Collected data
________

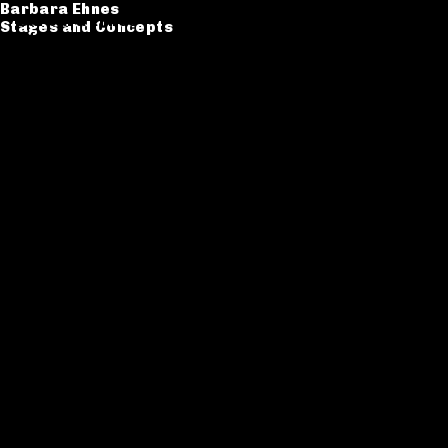
Barbara Ehnes
Barbara Ehnes
Stages and Concepts
Stages and Concepts
Catalogue
CV
Contact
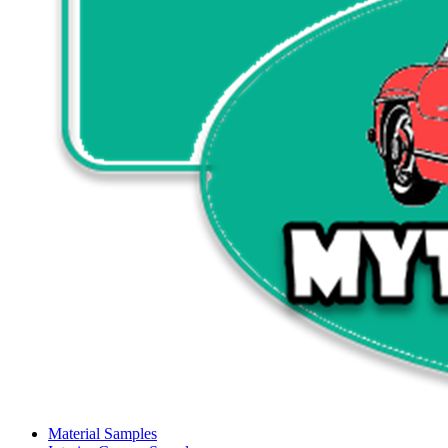
Material Samples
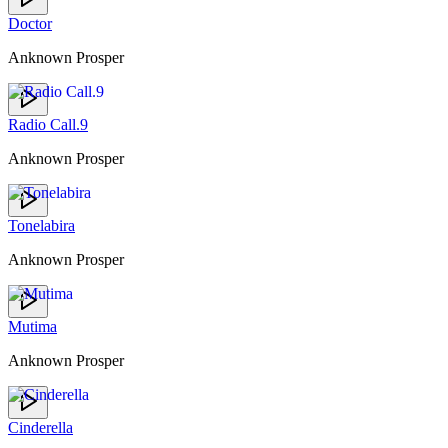
Doctor
Anknown Prosper
Radio Call.9
Anknown Prosper
Tonelabira
Anknown Prosper
Mutima
Anknown Prosper
Cinderella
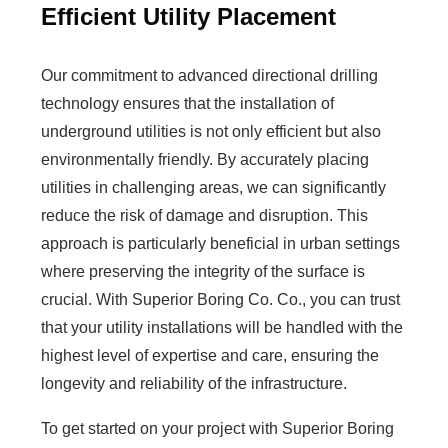
Efficient Utility Placement
Our commitment to advanced directional drilling
technology ensures that the installation of
underground utilities is not only efficient but also
environmentally friendly. By accurately placing
utilities in challenging areas, we can significantly
reduce the risk of damage and disruption. This
approach is particularly beneficial in urban settings
where preserving the integrity of the surface is
crucial. With Superior Boring Co. Co., you can trust
that your utility installations will be handled with the
highest level of expertise and care, ensuring the
longevity and reliability of the infrastructure.
To get started on your project with Superior Boring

________

■ **How to complete this task**
Return the lines beginning at the one that contains "where preserving the" and continuing through the last line of the data, exactly as they stand and without any others.

■ **Result for this task**
where preserving the integrity of the surface is
crucial. With Superior Boring Co. Co., you can trust
that your utility installations will be handled with the
highest level of expertise and care, ensuring the
longevity and reliability of the infrastructure.
To get started on your project with Superior Boring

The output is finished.